"Dear Mrs. Grey," Rob read. "I hope you are all enjoying the health at present which we are. He is not better, but remains much the same. I am about as usual. I received your letter which I now take my pen in hand to answer and would say that I do not know of any objections to renting our farm but the contrary because the taxes runs up pretty fast and when it is not worked it goes all to pieces. The hundred dollars which you mention as the price the man you wrote about will pay is more than we could get from any one round there but there is not no reason why you ought to tell him this if he wants to pay that much and we don't mind what use it gets so as we get the money regular. So if he wants it we will let him take it and be a relief off our minds more my mind than his because I got to take the care now he is laid up. What you say about Maimie sounds all right to me. I don't feel as if I could stand in her way if you think musics what she can do best of course she will have her own living to earn some-way. In the matter of education I do not feel as if I had enough myself to speak about it I can make out to spell right I guess because there is always a dictionary and nobody has no need to spell bad but for the rest I guess I had better leave it to you to do what you think is best about Maimie.
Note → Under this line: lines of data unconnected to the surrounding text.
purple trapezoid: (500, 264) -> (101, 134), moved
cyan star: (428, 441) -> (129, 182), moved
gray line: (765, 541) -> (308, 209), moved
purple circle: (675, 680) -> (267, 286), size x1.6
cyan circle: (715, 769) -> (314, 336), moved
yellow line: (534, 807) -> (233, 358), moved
I hope she knows that she is lucky to have such friends raised up to her when her father's stricken down and tell her to mind what you tell her and study hard. I guess she won't ever be our child again when she has got through studying. But it don't matter if she gets through her life better than we have. Her father would like to be remembered to you if he was just himself, but to-day is one of his times when he is sort of queer in his head. My love to Maimie, and my regards to all the family particularly Roberta.
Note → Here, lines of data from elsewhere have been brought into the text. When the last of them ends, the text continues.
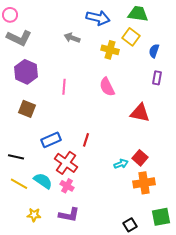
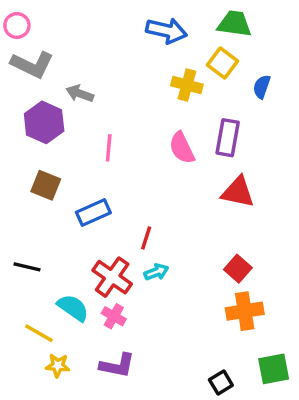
gray arrow: (72, 38) -> (80, 94), moved
purple rectangle: (157, 78) -> (228, 138), moved, size x1.5
blue rectangle: (51, 140) -> (93, 212), moved
cyan arrow: (121, 164) -> (156, 272), moved
yellow line: (19, 184) -> (39, 333), moved

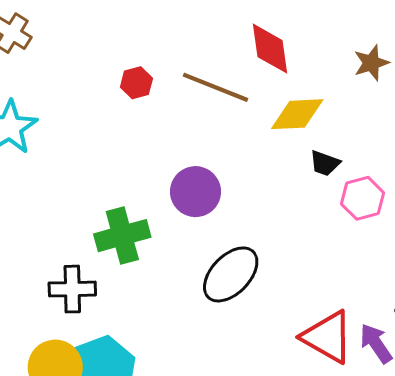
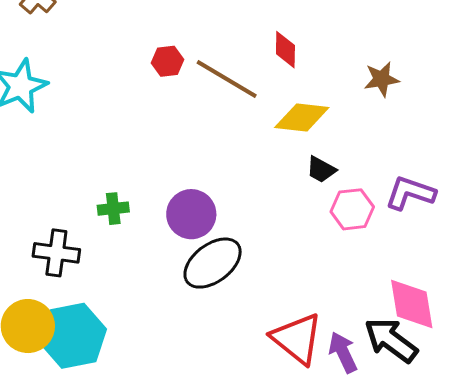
red diamond: (270, 49) -> (285, 50), size x0.7
red hexagon: (136, 83) -> (167, 61), moved
purple circle: (195, 192) -> (191, 214), moved
green cross: (122, 236) -> (113, 209), size x0.6

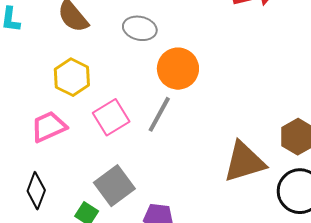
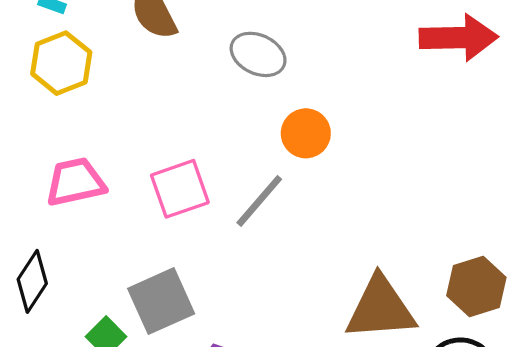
orange circle: (178, 69) -> (306, 133), size x0.7
yellow hexagon: (72, 77) -> (61, 63), moved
"Yours respectfully. Rebecca Ann Flinders.

"P. S. Excuse mistakes and my poor writing my hand is sort of cramped from not writing much and doing housework."

"Oh, dear," sighed Rob, wiping away the tears of mingled amusement and pity which had risen in eyes quick to respond to both. "Isn't it funny? Spelled correctly, as she says, but guiltless of punctuation! And isn't it pathetic?"

"Very, when she says Polly will never be their child again—and I'm afraid it is true," said Mrs. Grey.

"But for all that she desires the child's best good; there spoke the mother, revealed in spite of ignorance, as eloquently as mother-love can be expressed," said Cousin Peace.

"This is certainly for Polly's best good," said Wythie. "I wish one were less often half sorry for succeeding in this world! However, we can now write Mr. Armstrong; Polly can be regularly installed as the next heir to his fund, and he can hire the farm, and Hester can begin her home for cripples without much longer delay."

"It seems to me we are getting into charities without any effort on our part," observed Rob. "We live our uneventful, commonplace lives, and a sort of warm gulf stream of the milk of human kindness is at once penetrating us and bearing us away upon its bosom."

"Dear me, Rob, what oratory!" laughed her mother.

"Literary style, gained from composing my stories and telling them to the children," explained Rob.